Now that you know the expected usage and expected performance of your application under load, it is time to expand your testing. With load testing we seek to understand performance under expected load conditions, however we also need to know how far we can stress the application before it no longer responds to our performance requirements. That is where performance stress testing is valuable. With stress testing, we seek to understand how much load can be applied to a system before it no longer meets the requirements (or availability for that matter). There are a number of strategies that can be used to stress test an application but you may want to start with gradually increasing the number of concurrent users in your load test scenarios over time to see at what point the system know longer responds or the system is no longer available. It is important to get a full view of application and system resource utilization metrics to identify these limits. The limits may be imposed based on available system resources or serialization of resources in term of queueing or locking. This is where full stack application and infrastructure monitoring is invaluable.
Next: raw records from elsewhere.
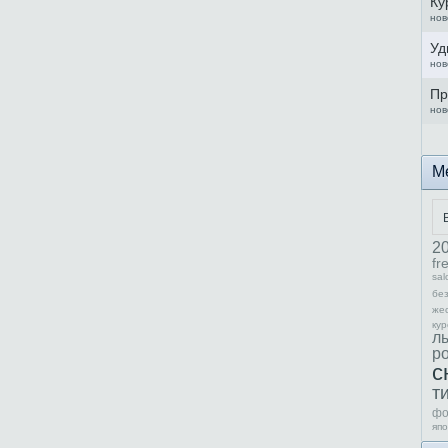
Ку
нов
Уд
нов
Пр
нов
М
2
fr
sal
бе
же
ку
л
ро
с
т
фо
яп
How easy does your application scale to increasing utilization requirements?
Knowing the system limits is one thing, but how can you adjust before your system reaches its limits? The ability of an application to scale is affected by many factors including the efficiency of application and database code, caching, and application infrastructure (just to name a few). Application infrastructure can scale horizontally (adding more servers to distribute the load) or vertically by increasing the size of underlying servers or instances supporting the application. Many cloud platforms make it easy to dynamically scale the infrastructure through auto-scaling, but this is rarely seamless. Creating load test scenarios to stress the underlying infrastructure and test the scalability of the hardware and how auto-scaling responds in the real world should be part of your load testing strategy.
If your organization can answer these questions you are in a much better position to respond to unforeseen patterns in usage like we are seeing with COVID-19 pandemic. Furthermore, you can begin to expand on your load testing strategy by incorporating additional edge cases of performance stress testing and to incorporate regular performance load testing into your application release cycle.